After a fairly flat start to spring, the latest QV house price index rose 1.4 percent in the three months to the end of October, the annual growth rate ticking up to 2.8 percent compared with a 2.4 percent annual growth rate in September.
The average national house value is now at $697,204.
A lack of supply was one factor helping to drive up prices, according to QV general manager David Nagel.
"Normally this time of year we see a surge of new listings but this year we haven't seen that to the same extent as previous years, and so this competition for the limited number of listings has helped increase prices slightly for the quarter."
Interest rates had fallen in recent months in response to the Reserve Bank's cuts to the Official Cash Rate, and Mr Nagel said that was starting to have an effect.

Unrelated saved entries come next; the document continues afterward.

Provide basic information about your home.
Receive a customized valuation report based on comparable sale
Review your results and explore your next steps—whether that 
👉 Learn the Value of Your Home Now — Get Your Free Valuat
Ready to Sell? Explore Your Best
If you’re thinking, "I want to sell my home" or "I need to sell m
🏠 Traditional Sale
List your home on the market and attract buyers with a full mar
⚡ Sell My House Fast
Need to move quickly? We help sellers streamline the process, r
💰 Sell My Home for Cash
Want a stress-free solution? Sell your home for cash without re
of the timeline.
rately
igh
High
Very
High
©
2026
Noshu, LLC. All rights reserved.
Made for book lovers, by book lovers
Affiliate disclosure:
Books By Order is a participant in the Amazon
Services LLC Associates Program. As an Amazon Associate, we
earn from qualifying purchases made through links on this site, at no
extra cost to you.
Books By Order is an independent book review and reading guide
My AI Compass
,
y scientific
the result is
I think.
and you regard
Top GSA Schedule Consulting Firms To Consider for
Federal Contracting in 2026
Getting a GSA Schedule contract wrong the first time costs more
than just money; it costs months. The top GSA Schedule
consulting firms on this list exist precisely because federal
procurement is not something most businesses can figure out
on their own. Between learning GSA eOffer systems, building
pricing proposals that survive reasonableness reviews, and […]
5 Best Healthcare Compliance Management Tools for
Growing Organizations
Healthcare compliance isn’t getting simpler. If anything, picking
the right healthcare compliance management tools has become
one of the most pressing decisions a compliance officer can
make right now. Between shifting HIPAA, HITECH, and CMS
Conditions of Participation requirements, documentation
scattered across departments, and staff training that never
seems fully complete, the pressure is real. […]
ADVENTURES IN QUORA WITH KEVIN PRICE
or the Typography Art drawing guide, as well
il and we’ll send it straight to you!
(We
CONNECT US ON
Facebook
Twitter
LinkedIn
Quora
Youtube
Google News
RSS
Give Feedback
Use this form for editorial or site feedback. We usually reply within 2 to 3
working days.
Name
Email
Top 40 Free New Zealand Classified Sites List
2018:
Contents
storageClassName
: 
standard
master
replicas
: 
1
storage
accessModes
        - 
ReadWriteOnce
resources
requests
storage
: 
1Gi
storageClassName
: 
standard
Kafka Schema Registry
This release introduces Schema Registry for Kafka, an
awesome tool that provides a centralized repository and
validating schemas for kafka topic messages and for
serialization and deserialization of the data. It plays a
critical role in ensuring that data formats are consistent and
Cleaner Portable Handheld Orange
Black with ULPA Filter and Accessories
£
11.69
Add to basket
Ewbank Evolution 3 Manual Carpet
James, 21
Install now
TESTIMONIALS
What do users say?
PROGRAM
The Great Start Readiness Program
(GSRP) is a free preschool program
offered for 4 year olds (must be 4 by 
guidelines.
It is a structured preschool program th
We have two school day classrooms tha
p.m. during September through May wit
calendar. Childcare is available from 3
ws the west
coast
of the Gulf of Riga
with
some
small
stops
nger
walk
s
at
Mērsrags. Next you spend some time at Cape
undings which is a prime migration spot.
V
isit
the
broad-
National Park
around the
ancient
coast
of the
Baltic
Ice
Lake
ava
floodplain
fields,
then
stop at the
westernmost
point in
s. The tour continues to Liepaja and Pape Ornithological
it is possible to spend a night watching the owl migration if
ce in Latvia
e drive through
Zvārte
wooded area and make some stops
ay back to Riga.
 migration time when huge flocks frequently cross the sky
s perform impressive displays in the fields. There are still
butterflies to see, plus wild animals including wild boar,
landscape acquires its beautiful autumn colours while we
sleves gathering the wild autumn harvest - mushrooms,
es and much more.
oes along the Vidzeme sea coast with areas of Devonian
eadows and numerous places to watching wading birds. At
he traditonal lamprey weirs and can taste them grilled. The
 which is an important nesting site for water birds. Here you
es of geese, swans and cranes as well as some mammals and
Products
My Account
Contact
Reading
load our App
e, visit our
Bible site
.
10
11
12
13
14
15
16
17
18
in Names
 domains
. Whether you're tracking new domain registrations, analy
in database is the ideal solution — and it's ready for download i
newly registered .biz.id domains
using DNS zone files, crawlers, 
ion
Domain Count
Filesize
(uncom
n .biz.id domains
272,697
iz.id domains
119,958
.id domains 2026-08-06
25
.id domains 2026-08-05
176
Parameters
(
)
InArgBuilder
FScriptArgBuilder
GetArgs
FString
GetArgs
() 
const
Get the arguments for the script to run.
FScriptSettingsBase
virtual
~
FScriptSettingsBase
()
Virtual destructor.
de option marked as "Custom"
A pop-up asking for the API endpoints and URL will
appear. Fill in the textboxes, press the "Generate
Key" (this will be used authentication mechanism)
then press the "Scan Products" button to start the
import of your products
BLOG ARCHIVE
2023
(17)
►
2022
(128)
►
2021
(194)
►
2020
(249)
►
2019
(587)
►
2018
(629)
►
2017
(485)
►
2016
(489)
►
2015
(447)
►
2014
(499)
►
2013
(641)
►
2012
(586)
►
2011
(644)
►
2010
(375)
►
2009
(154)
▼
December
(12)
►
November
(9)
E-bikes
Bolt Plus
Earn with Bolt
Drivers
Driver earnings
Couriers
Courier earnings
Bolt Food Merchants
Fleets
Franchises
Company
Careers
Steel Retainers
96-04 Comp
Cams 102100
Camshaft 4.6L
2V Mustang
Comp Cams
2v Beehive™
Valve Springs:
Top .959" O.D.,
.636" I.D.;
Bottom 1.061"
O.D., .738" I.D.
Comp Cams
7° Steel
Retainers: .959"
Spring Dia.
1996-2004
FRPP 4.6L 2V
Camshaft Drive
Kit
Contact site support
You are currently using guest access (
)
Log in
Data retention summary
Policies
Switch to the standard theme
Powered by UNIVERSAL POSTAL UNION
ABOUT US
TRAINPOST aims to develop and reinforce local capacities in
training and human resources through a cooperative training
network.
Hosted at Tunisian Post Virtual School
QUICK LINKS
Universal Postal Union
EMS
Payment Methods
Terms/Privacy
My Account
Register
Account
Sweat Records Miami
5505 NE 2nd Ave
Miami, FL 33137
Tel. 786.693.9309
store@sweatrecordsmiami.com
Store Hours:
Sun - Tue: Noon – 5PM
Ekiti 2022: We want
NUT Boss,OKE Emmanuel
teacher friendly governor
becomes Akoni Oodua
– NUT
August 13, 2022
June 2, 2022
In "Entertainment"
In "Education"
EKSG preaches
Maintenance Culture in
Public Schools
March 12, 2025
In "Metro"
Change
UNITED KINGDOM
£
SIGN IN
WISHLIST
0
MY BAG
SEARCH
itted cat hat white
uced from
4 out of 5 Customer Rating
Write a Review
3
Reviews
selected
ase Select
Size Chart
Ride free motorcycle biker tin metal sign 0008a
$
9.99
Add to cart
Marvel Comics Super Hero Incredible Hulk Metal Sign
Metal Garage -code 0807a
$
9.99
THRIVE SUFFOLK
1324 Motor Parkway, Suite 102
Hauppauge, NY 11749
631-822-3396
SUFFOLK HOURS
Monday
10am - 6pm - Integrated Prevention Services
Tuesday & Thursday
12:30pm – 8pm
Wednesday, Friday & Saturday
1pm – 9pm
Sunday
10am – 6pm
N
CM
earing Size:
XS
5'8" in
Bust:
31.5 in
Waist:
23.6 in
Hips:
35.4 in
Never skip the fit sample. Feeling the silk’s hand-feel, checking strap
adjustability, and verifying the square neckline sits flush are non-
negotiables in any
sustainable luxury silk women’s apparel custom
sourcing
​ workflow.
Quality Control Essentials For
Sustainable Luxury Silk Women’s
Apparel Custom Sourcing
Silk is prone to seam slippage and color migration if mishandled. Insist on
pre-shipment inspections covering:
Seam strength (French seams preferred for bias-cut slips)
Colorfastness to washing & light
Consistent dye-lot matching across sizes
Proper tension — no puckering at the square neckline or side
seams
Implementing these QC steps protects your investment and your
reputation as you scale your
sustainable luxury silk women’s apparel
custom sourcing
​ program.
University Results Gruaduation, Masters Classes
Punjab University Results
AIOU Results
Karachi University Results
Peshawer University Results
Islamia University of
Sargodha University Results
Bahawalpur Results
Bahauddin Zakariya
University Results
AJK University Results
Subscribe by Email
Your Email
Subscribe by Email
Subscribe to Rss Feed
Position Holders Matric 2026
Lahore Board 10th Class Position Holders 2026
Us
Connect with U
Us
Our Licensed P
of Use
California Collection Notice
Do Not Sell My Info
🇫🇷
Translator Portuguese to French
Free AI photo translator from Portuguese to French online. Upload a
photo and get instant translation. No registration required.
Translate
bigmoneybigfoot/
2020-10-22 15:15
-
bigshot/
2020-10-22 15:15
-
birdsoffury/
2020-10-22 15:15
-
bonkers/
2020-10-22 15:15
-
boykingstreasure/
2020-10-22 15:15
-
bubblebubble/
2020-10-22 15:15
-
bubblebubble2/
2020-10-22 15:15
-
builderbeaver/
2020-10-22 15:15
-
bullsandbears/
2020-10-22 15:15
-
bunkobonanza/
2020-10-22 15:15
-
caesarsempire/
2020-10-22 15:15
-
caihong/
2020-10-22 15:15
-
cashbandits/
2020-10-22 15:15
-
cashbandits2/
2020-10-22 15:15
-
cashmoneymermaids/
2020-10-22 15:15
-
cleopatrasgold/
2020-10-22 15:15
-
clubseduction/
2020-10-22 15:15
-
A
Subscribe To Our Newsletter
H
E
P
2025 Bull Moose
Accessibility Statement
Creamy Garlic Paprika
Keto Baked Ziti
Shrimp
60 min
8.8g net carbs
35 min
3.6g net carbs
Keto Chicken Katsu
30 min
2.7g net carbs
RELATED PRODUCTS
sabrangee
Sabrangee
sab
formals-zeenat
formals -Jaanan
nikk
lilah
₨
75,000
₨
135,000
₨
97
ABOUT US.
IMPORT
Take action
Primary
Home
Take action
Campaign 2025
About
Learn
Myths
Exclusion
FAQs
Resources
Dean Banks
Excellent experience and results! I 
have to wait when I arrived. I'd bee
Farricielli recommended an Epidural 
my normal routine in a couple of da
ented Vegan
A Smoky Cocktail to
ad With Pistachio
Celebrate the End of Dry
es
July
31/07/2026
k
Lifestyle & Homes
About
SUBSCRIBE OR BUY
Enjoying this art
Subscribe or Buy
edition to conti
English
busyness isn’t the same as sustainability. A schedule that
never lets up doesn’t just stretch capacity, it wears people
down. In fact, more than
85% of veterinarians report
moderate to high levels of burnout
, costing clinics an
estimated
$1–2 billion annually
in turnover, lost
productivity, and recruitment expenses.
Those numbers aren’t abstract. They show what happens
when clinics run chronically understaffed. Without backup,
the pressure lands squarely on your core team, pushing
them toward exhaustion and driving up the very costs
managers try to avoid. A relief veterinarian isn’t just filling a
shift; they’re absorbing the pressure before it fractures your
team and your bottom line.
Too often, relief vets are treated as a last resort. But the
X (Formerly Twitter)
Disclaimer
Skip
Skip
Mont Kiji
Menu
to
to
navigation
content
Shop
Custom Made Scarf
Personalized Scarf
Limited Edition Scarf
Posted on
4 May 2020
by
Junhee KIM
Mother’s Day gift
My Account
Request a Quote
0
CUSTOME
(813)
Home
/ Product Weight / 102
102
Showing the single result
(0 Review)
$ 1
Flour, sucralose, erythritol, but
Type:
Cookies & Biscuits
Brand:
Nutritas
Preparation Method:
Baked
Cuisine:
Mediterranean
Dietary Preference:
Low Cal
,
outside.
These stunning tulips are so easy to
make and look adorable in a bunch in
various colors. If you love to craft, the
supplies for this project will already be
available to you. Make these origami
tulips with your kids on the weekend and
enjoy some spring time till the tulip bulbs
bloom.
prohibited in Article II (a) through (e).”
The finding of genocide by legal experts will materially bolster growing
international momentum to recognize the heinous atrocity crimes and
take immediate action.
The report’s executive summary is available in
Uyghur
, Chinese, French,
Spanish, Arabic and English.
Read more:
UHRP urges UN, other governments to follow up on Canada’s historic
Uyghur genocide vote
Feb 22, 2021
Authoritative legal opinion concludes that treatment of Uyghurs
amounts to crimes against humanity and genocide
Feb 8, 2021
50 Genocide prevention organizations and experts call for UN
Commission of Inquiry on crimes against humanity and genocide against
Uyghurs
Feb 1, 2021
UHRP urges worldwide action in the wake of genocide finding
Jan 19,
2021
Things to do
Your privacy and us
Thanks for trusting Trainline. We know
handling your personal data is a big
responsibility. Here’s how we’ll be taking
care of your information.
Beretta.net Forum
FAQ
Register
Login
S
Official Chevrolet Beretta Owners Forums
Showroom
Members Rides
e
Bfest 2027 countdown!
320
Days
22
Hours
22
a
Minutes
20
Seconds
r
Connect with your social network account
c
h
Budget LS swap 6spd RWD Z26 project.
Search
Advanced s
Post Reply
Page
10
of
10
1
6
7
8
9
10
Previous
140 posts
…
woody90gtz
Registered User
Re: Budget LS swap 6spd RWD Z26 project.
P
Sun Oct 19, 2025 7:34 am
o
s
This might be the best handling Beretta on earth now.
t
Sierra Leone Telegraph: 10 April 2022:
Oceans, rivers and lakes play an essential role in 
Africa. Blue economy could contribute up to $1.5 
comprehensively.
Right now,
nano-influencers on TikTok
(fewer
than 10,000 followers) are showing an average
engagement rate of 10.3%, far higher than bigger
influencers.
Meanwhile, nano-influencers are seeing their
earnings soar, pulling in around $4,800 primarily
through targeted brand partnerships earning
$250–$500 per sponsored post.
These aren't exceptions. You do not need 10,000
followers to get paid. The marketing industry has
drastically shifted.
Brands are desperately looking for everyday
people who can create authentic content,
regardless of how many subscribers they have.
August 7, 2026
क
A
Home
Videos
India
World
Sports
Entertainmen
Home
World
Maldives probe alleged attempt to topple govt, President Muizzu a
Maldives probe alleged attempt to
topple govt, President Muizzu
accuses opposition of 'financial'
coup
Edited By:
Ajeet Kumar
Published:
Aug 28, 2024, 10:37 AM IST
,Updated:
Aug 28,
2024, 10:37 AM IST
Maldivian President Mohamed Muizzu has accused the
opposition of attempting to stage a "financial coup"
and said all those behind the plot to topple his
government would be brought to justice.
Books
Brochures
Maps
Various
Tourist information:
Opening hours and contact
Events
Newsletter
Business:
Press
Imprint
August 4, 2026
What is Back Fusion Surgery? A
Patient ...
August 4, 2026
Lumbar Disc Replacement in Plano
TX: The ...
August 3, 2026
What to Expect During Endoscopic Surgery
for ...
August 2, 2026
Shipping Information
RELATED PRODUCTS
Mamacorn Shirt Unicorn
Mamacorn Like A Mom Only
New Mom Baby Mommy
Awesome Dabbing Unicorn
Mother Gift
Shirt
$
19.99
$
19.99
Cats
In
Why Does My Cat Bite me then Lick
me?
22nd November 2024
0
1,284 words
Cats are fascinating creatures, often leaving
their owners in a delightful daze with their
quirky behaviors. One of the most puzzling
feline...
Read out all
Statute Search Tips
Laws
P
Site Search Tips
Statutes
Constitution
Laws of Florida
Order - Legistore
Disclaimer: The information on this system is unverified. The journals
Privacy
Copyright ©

"That's allowing some new buyers to enter the market creating more competition for limited stock, particularly at that affordable end of the market, where we're seeing congestion with both first home buyers coming into the market as well as investors competing for the same properties."
The main centres had struggled to achieve any real substantial growth, although Dunedin and Wellington remained the exceptions.
Dunedin saw values increase 14.7 percent for the year, and growth of 6 percent across the quarter, which QV attributed to high demand and low supply.
Auckland prices were still in decline on an annual basis, but the rate did recover slightly by 0.6 percent in the past three months.